Cinguetta cinguetta che il fisco ti ascolta

Cinguetta cinguetta che il fisco ti ascolta!
Dei giorni scorsi la notiza che Twitter e altri social media possano essere utilizzati come canali per comunicare con i contribuenti, nel senso di informare su novita' o opportunita' di "risparmio fiscale", e per dare supporto e aiuto su situazioni fiscali piu' comuni.

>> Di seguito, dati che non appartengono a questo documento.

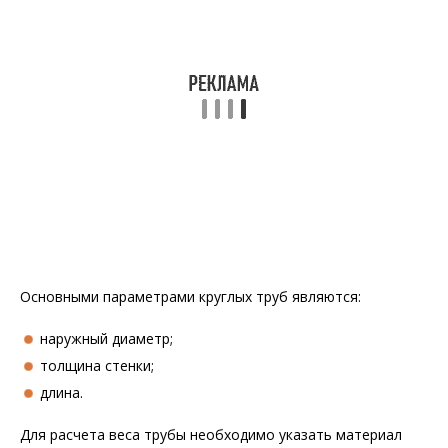
Основными параметрами круглых труб являются:
наружный диаметр;
толщина стенки;
длина.
Для расчета веса трубы необходимо указать материал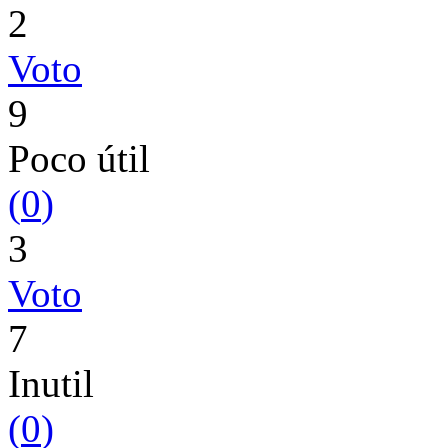
2
Voto
9
Poco útil
(
0
)
3
Voto
7
Inutil
(
0
)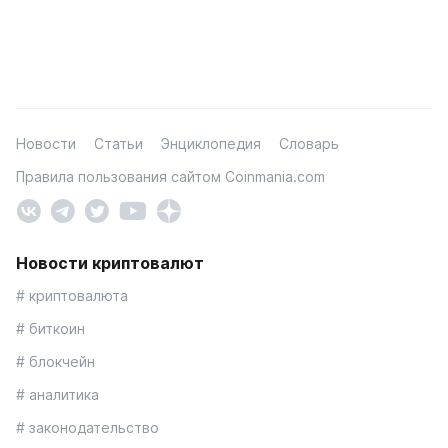
Новости
Статьи
Энциклопедия
Словарь
Правила пользования сайтом Coinmania.com
Новости криптовалют
# криптовалюта
# биткоин
# блокчейн
# аналитика
# законодательство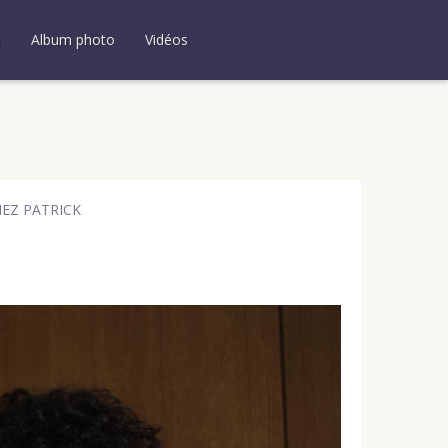
u
Album photo
Vidéos
EZ PATRICK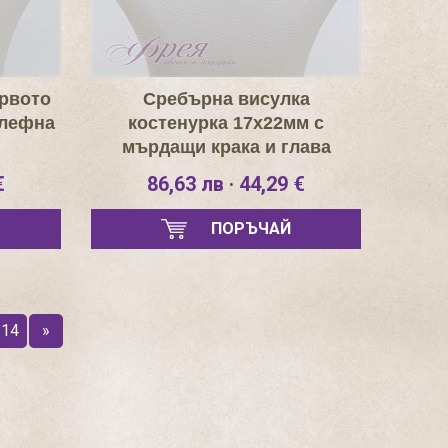
рвото
Сребърна висулка
елефна
костенурка 17х22мм с
мърдащи крака и глава
€
86,63 лв · 44,29 €
ПОРЪЧАЙ
14
»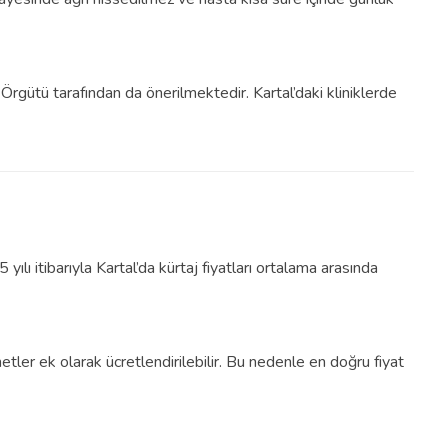
rgütü tarafından da önerilmektedir. Kartal’daki kliniklerde
ılı itibarıyla Kartal’da kürtaj fiyatları ortalama arasında
tler ek olarak ücretlendirilebilir. Bu nedenle en doğru fiyat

Ma gli stessi social network, Twitter, Facebook e C., possono anche essere utilizzati da Guardia di Finanza e Agenzia delle Entrate per raccogliere informazioni e dati rilevanti, proprio adesso che l'utilizzo dello strumento di accertamento di maggiori redditi, chiamato redditometro, pare abbia affinato le proprie armi e, stando ai propositi del Ministero delle Finanze, venga sempre piu' utilizzato. E cosi' racconti di viaggi esotici o di fine settimana in qualche hotel da mille e una notte potrebbero essere intercettati da qualcuno che poi potrebbe presentarci il conto.
Anche in Italia a breve quindi verra' seguito il buon esempio dato da altri paesi, per primo negli Stati Uniti, dove per rafforzare le prove fiscali si terra' conto esperienze e stili di vita cosi' come raccontati ad amici, e non solo, su internet.
Anche il Web 2.0 ha le sue controindicazioni!